They stopped now and all I could see by the dim glow of the moon spilling in the door was some guy’s arse with a woman’s legs poking out. Before I had time to see who they were, the Old Man had stormed in and yanked on the light.
It was Davey Cousins with Mrs Bryce Darling.
The Old Man’s face filled up like blood rising in a thermometer.
‘Bryce matey,’ he yelled out. ‘We’ve got a problem here.’
Bryce arrived at the shed door. He leaned in with his head bent slowly around the door like he knew there was something inside he didn’t want to see.
The Old Man pointed to Davey and Bryce’s wife uncoiling themselves from each other. Bryce turned his head away in as much of a hoity-toity fashion as he was capable, sucked his gut in and slid the air out of the rubber glove with his bare hand. Everyone went silent.
‘Shirley, come out here please,’ he called.
She stood trembling and started hitching up her panties from below her knees. Then I saw it. Her great forest of minge. Her big black bush. Kerrr-ist. I knew girls at school didn’t have hair like that. That big black patch made me feel tiny with my sporadic sprinkling of pubes. I respectfully stepped back towards the tool rack to let her past. She stood at the door, putting on this pleading kind of face.
‘It was just a bit of fun, Bryce,’ she said.
‘I don’t care. I’ll give the little bastard fun. No one plays around with my wife.
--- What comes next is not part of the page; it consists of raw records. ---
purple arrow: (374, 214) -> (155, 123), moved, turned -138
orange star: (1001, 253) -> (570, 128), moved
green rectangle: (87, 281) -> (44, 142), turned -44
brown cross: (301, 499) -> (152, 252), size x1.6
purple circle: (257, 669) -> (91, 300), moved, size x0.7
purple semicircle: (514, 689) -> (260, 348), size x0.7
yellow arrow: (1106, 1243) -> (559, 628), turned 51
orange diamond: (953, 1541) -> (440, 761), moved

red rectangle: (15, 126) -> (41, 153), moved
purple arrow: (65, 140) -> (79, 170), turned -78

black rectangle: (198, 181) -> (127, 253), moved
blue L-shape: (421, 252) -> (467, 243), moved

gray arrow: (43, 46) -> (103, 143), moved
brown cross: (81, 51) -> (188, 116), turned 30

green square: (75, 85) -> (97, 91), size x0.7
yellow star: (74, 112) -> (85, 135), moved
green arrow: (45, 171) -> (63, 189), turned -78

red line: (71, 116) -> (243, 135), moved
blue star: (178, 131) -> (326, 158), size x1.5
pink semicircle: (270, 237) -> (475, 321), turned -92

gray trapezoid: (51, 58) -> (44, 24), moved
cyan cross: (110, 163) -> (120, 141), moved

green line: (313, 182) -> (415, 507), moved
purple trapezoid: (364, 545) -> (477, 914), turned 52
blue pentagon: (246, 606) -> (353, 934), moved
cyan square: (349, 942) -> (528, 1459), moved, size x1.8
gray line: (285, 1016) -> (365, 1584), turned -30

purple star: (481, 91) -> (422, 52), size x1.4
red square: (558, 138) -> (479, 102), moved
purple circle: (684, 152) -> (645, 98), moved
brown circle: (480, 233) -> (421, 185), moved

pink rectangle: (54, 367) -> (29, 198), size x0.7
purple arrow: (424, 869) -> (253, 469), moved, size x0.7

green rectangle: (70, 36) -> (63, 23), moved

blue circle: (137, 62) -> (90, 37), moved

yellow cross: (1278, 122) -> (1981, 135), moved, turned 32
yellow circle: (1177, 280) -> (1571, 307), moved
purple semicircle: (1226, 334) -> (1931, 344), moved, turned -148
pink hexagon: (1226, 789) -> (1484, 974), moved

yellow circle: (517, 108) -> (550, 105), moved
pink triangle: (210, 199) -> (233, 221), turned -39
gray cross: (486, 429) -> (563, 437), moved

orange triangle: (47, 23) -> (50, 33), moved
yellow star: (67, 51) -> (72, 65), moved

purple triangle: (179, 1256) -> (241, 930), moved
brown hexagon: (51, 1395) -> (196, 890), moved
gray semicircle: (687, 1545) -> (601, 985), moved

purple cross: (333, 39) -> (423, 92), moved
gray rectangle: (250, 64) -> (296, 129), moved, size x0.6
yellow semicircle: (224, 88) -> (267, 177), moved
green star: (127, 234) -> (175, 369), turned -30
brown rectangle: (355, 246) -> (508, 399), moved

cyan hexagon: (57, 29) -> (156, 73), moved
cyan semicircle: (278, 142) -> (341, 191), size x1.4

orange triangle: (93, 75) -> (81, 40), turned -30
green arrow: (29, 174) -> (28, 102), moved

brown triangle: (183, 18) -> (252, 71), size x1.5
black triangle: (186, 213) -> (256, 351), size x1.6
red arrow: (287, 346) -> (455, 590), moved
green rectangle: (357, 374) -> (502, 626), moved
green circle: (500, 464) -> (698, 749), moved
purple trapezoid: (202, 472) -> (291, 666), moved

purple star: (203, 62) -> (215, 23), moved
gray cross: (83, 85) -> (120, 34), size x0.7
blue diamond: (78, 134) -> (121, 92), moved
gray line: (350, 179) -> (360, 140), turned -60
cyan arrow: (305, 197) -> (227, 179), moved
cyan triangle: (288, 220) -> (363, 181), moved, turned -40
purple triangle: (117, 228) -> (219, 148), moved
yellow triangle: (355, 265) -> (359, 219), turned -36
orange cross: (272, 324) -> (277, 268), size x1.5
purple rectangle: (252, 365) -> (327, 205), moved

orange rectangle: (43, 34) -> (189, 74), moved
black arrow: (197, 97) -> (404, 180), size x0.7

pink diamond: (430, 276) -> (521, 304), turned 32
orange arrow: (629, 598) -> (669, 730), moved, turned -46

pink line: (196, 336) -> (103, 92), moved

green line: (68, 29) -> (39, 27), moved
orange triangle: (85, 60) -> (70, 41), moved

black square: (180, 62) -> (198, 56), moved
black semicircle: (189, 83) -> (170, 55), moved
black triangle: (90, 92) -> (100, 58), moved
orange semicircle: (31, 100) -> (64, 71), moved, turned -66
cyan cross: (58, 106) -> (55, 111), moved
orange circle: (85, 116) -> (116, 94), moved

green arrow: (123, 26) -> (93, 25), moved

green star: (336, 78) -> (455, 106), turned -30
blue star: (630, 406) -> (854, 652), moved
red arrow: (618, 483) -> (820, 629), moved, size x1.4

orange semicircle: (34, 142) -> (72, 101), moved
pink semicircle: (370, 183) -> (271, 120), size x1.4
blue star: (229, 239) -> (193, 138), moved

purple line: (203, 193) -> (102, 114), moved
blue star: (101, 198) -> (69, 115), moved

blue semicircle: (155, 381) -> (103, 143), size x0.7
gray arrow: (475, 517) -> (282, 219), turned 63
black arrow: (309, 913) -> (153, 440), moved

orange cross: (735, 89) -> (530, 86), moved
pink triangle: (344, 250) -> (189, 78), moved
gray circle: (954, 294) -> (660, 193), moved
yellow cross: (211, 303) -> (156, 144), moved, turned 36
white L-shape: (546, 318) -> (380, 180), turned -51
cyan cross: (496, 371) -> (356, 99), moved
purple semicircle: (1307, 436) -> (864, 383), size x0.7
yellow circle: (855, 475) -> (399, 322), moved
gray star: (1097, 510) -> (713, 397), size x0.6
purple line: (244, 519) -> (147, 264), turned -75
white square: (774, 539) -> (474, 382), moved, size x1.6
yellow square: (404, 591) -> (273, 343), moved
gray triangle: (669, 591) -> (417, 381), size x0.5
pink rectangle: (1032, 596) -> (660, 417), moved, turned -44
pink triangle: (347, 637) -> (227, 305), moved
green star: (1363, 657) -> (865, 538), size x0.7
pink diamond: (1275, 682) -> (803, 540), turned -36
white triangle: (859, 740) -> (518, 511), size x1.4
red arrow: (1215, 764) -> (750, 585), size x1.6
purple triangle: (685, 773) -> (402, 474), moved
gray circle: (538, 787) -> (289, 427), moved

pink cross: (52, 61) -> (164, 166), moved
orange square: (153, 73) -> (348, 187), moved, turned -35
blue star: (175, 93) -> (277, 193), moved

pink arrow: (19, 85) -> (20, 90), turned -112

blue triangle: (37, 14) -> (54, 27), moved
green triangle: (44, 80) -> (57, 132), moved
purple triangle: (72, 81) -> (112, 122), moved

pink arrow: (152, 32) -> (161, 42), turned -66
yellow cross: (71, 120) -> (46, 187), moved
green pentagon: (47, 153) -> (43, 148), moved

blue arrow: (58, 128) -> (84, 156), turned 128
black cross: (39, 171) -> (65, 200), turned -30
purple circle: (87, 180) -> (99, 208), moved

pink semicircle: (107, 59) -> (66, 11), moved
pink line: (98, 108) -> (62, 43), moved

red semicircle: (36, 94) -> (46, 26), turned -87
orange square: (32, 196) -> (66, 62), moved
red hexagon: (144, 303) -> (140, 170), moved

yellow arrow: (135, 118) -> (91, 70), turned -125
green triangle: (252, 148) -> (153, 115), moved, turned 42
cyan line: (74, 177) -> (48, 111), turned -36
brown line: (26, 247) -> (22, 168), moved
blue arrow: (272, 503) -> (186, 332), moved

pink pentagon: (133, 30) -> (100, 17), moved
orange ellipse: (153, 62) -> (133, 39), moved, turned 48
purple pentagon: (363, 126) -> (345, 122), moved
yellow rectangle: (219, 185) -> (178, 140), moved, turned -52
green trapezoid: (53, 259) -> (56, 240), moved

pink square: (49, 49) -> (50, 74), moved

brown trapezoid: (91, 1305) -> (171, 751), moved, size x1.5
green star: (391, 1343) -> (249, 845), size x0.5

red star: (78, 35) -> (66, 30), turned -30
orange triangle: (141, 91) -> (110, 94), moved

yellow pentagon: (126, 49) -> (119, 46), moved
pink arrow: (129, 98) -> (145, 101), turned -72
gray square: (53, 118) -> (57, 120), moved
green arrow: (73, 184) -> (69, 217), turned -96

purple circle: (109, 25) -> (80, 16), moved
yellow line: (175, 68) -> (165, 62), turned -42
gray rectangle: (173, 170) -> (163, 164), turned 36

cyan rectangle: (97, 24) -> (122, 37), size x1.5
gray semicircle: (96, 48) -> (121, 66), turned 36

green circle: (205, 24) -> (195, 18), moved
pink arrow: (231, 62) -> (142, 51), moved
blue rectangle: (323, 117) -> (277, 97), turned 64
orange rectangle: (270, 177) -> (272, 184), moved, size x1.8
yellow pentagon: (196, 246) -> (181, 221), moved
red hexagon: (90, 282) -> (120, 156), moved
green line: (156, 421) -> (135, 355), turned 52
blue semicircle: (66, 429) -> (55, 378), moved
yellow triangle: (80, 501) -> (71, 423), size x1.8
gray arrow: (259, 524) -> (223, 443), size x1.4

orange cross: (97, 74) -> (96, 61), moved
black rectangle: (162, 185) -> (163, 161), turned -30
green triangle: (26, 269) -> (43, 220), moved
Dave Cousins, get out here.’
Davey was starting to hitch up his own pants and put his own hairy old ballbag and dick away when Bryce ripped into the shed, grabbed him around the neck, marched him right over to the copper and stuffed his head in that boiling brine for as long as he could.
‘None of the girls will think you’re pretty now, pretty boy,’ he muttered.
We stared at Bryce, not believing what we’d seen him do. I thought he was going to beat him – you could tell that from the look on his face, so riled up as to want to thrash Davey to bits, but stuffing his head in the boiling copper, it was beyond giving the man a thrashing. It was, as they’d say about savages, barbaric.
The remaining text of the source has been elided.